A Stillwater bank robbery and bomb threat halted business for five hours Saturday in one of the Twin Cities’ most popular tourist towns, shutting down the boutiques, restaurants and antique stores that were hoping to cash in on hundreds of tourists.

Instead, on a rare sunny Saturday, downtown streets remained empty, blocked off as bomb squads investigated a device that was eventually determined to pose no danger. That left places like Leo’s Grill and Malt Shop’s normally packed dining room empty, losing at least $1,000 in business, manager Naomi Wick said.

“It couldn’t have happened on a worse day,” she said as the malt shop tried to salvage some business by selling ice cream out aside window.

The FBI, Stillwater Police and Washington County Sheriff’s Office shut down about six blocks from 9:30 a.m. until nearly 3 p.m. to investigate the bomb threat after a man who was a guest at the Lowell Inn went into the U.S. Bank off Chestnut Street, handed the bank employees a note demanding money and told them he had a bomb. According to police reports, he set a briefcase on the bank manager’s desk and fled.

Within minutes, he was arrested trying to get into his pickup two blocks away outside No Neck Tony’s bar. Stillwater resident Justin Johnsen saw police arrest the middle-aged man, who he said was wearing a baseball cap and sunglasses outside a tan Ford Ranger.

“It’s kind of crazy,” Johnsen said. “This stuff doesn’t happen here often.”

Johnsen lives in a downtown condo three blocks from the bank and was on his way to withdraw some cash when he saw the arrest just before 10 a.m.

Police evacuated the area until they could determine that the device was fake. Stillwater Police Chief John Gannaway wouldn’t elaborate on what was in the briefcase, but said “this isn’t your run of the mill [crime].”

No injuries were reported. The man, who Gannaway would only say isn’t a Minnesota resident, remained in Washington County jail on Saturday and will likely be named when the felony charges are filed Monday. Businesses, including the hotel where the robber was staying, reopened Saturday afternoon.

“It was unavoidable,” Gannaway said of the main street closures. “We had to err on the side of safety.”

Although he said up to 10 businesses were shut down, even more were likely affected as frustrated tourists unable to get downtown left. On social media, visitors in Stillwater for weddings, birthdays or shopping bemoaned the downtown disruption.

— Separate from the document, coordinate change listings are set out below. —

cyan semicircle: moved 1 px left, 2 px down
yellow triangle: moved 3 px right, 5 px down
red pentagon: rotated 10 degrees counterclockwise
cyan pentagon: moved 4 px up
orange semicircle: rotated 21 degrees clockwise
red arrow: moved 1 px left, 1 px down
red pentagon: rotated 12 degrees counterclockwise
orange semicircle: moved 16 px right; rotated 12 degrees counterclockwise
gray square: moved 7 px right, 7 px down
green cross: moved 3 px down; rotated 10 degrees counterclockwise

Even residents like Johnsen and his family found their plans for a walk around the town blocked by police tape and squad cars.

“It’s the first nice Saturday in a long time so I’m sure businesses are banking on lots of business,” he said. “It’s definitely put a damper on the whole scene there.”

Headed to work at the Stillwater Olive Oil Company Saturday, Rebekah Chapman saw the backed up cars and thought “Holy cow, it’s going to be a busy day.” Instead, the clogged traffic was due to the downtown closures and when she got to her store, police said she couldn’t open until bomb dogs and crews were done investigating.

“It definitely took a hit,” she said of business. “It’s not our typical Saturday, but we’ll make the best of it.”